Who would have thought that a teenage girl had the power to make a grown woman feel so vulnerable about herself that she could actually bring her almost to the verge of tears? And yet last year that was exactly what Vanessa had done.

Before Eleanor could take the subject any further Gavin and Tom came rushing up the stairs, bursting into the room, Tom demanding excitedly, ‘If we come to live here, can we have a puppy?’

She was so relieved to see their enthusiasm that Eleanor responded immediately without thinking, ‘Yes, of course you can.’

As she turned around, she saw that Marcus was shaking his head.

‘Vanessa is allergic to dogs,’ he reminded her tersely.

Immediately Eleanor felt guilty. Of course she was. Why on earth hadn’t she remembered that?

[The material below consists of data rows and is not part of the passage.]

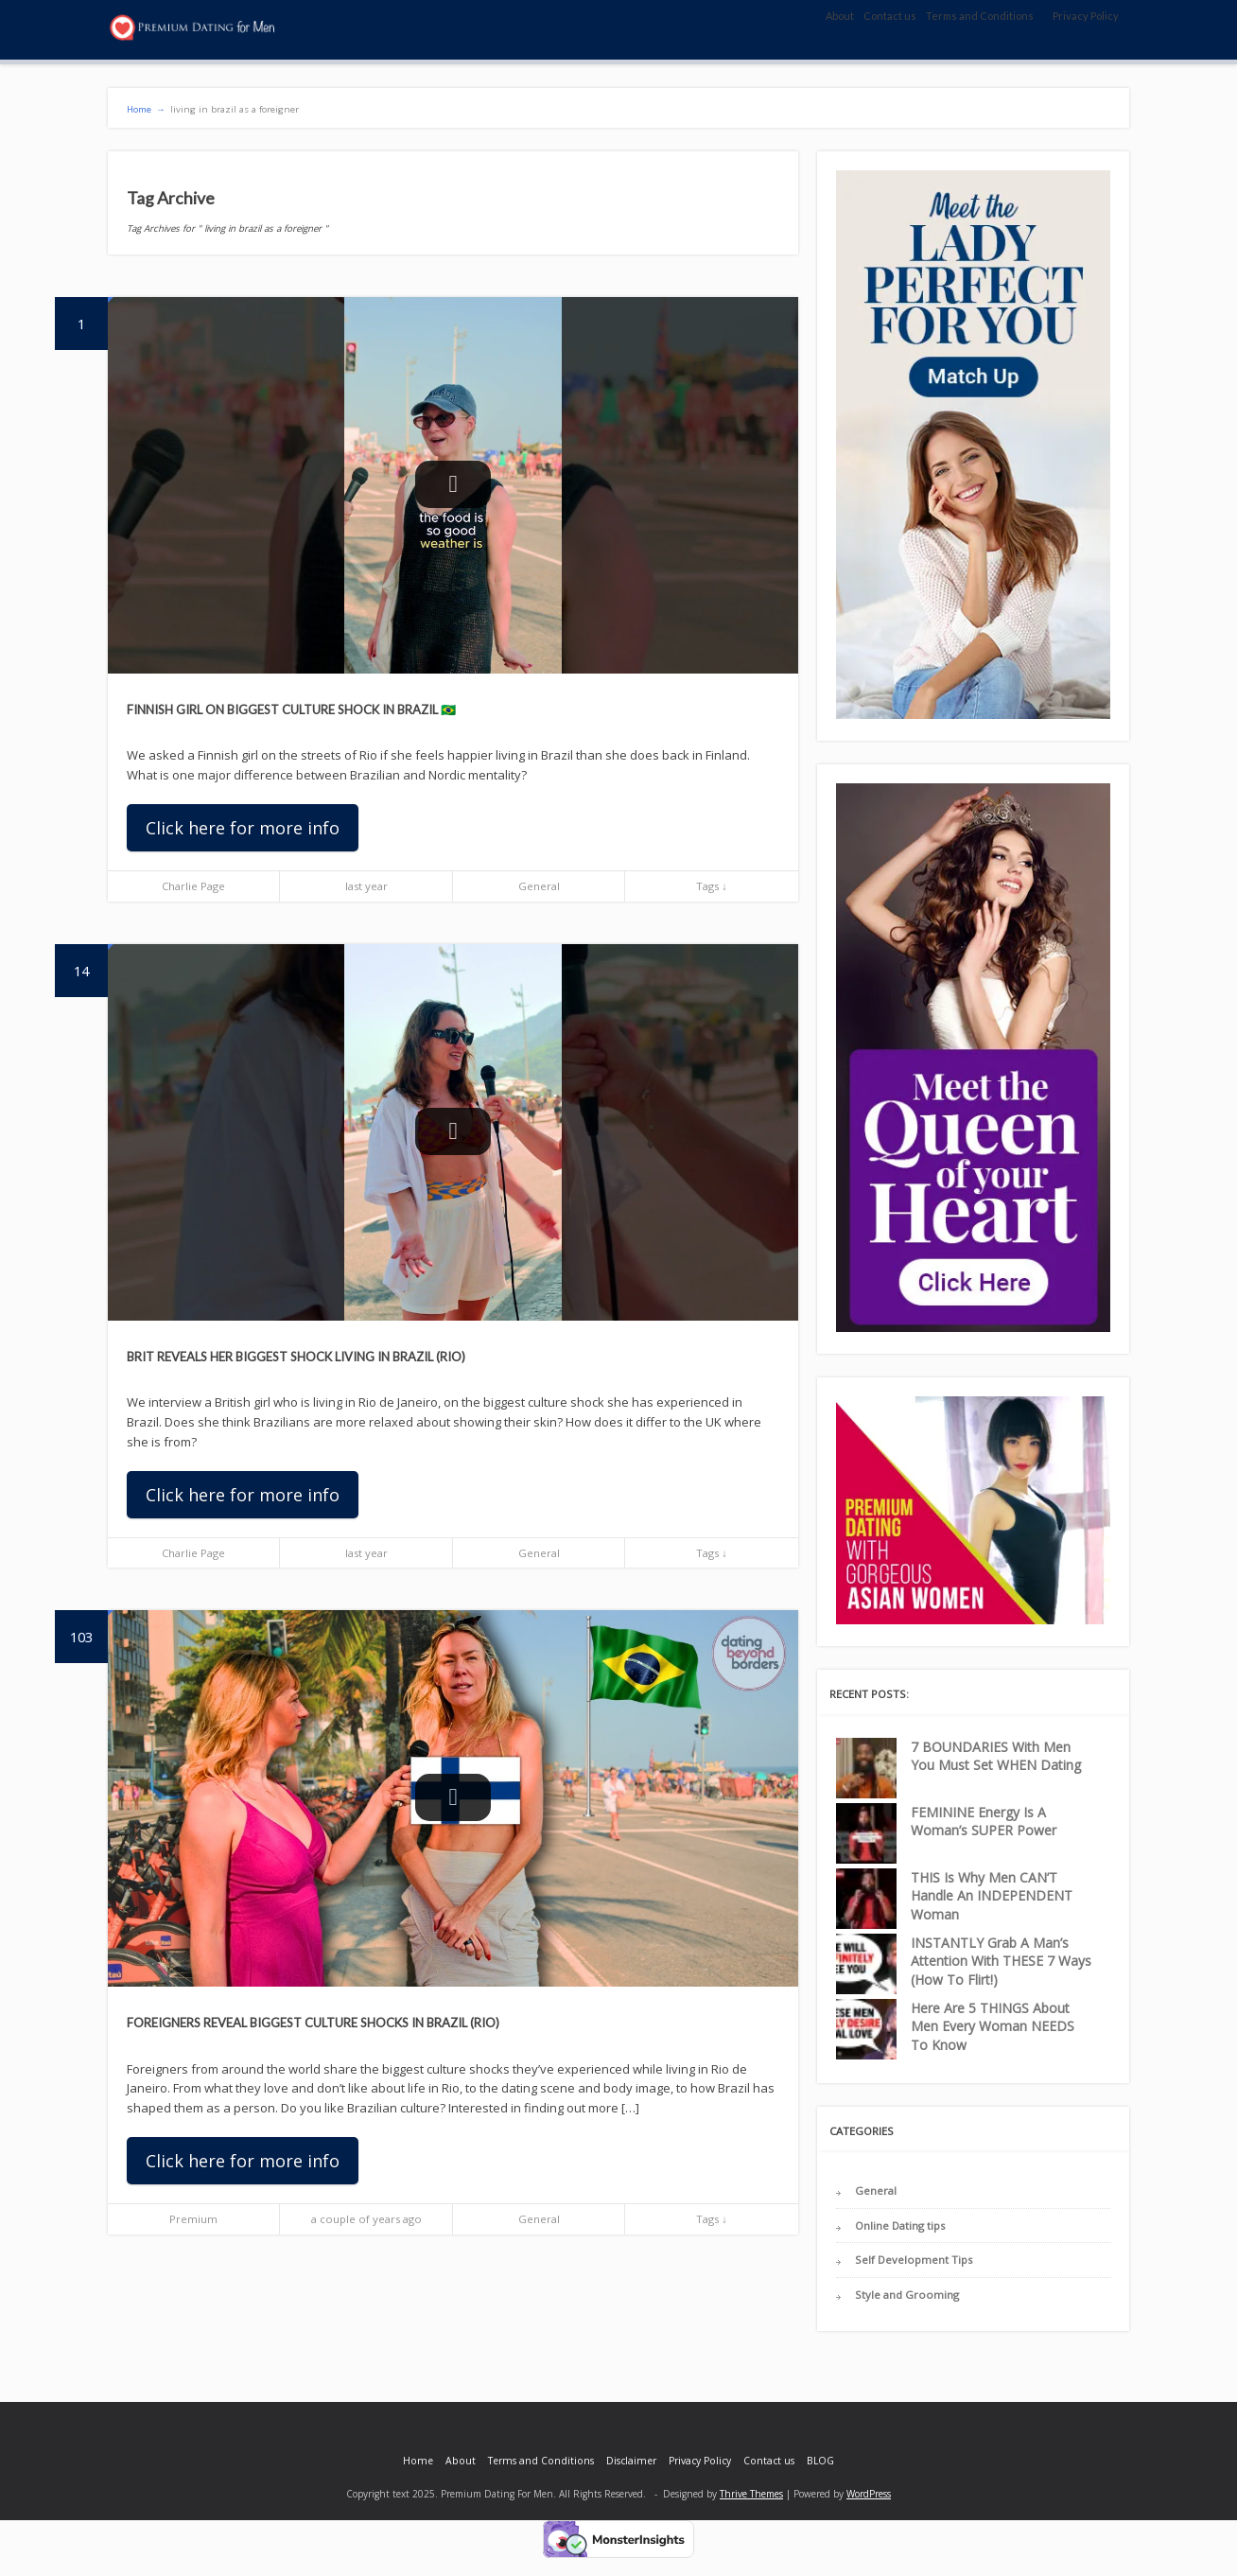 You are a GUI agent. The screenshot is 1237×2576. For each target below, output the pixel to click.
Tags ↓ (711, 886)
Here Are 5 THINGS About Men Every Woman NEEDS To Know (992, 2026)
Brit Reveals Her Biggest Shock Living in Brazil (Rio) (296, 1356)
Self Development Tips (913, 2259)
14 (91, 962)
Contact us (889, 15)
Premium (193, 2219)
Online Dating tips (900, 2225)
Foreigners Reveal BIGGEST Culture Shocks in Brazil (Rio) (313, 2022)
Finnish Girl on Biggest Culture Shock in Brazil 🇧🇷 (291, 709)
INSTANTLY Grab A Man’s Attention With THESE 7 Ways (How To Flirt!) (1001, 1961)
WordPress (868, 2493)
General (539, 886)
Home (418, 2460)
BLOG (820, 2460)
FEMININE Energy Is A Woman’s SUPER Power (983, 1821)
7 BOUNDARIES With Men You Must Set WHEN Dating (996, 1756)
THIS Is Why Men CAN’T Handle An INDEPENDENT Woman (991, 1895)
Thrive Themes (751, 2493)
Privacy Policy (1086, 15)
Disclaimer (631, 2460)
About (840, 15)
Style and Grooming (907, 2294)
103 (89, 1628)
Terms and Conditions (980, 15)
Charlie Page (193, 886) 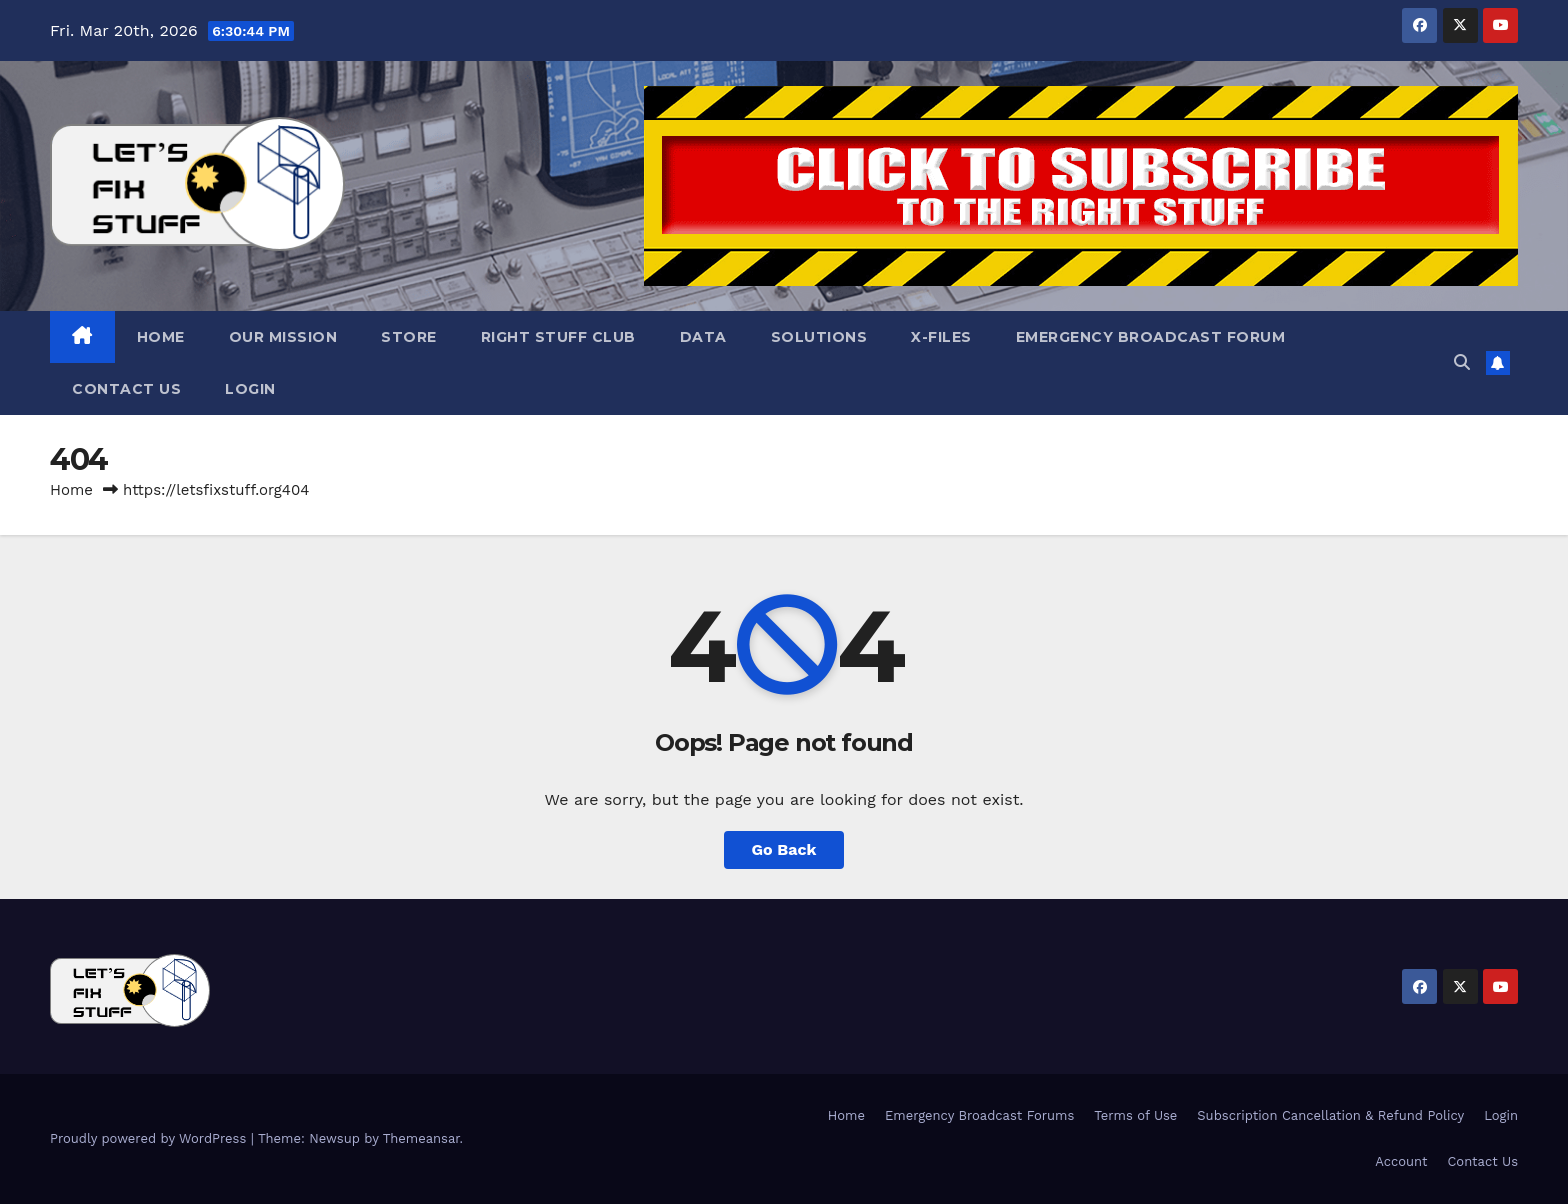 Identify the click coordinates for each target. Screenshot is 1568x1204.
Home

Quickly she corrected herself, explaining to Tom that it would be impossible for them to have a dog inside the house because it would make Vanessa sick, but to her dismay, instead of accepting her explanation, Tom kicked moodily at the floor and demanded accusingly, ‘Why is it that she can always have what she wants and we never can? She always gets what she wants,’ he added sullenly. ‘It’s not fair.’

‘Tom, that isn’t true,’ Eleanor protested.

‘Yes, it is. Otherwise we wouldn’t have to move out of our bedroom every time she comes to stay.’

‘Tom, you know that that room was Vanessa’s and you know why you have to sleep in the attic when she comes to stay. But it won’t be for much longer. When we move here, you’ll be able to have your own room.’

‘I don’t want my own room. I want a puppy.’

‘Time we left, I think,’ Eleanor said wryly to Marcus, but instead of returning her slight smile he had turned his head away and was looking through the window.